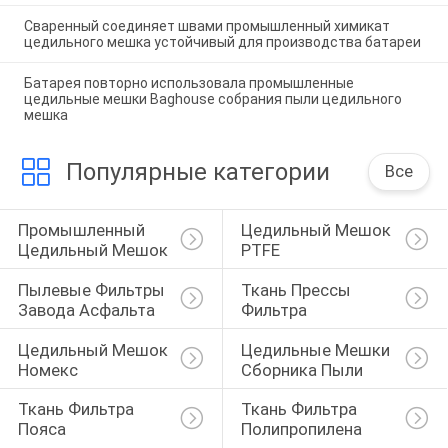
Сваренный соединяет швами промышленный химикат
цедильного мешка устойчивый для производства батареи
Батарея повторно использовала промышленные
цедильные мешки Baghouse собрания пыли цедильного
мешка
Популярные категории
Все
Промышленный 
Цедильный Мешок 
Цедильный Мешок
PTFE
Пылевые Фильтры 
Ткань Прессы 
Завода Асфальта
Фильтра
Цедильный Мешок 
Цедильные Мешки 
Номекс
Сборника Пыли
Ткань Фильтра 
Ткань Фильтра 
Пояса
Полипропилена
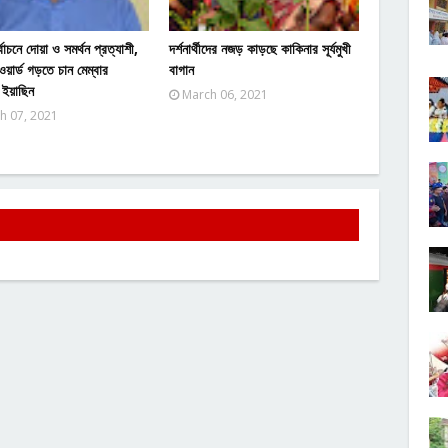
বাচনে দোয়া ও সমর্থন প্রত্যাশী,
দর্শনার্থীদের নজড় কাড়ছে কাকিনার সূর্যমুখী
য়ার্ড গড়তে চান মেম্বার
বাগান
ী ইয়াছিন
March 06, 2021
h 07, 2021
++++++++++
REQUIRED ACTION: Restate the listing word for word, pictures excluded.

WRITTEN REPLY:
Сваренный соединяет швами промышленный химикат
цедильного мешка устойчивый для производства батареи
Батарея повторно использовала промышленные
цедильные мешки Baghouse собрания пыли цедильного
мешка
Популярные категории
Все
Промышленный 
Цедильный Мешок 
Цедильный Мешок
PTFE
Пылевые Фильтры 
Ткань Прессы 
Завода Асфальта
Фильтра
Цедильный Мешок 
Цедильные Мешки 
Номекс
Сборника Пыли
Ткань Фильтра 
Ткань Фильтра 
Пояса
Полипропилена
বাচনে দোয়া ও সমর্থন প্রত্যাশী,
দর্শনার্থীদের নজড় কাড়ছে কাকিনার সূর্যমুখী
য়ার্ড গড়তে চান মেম্বার
বাগান
ী ইয়াছিন
March 06, 2021
h 07, 2021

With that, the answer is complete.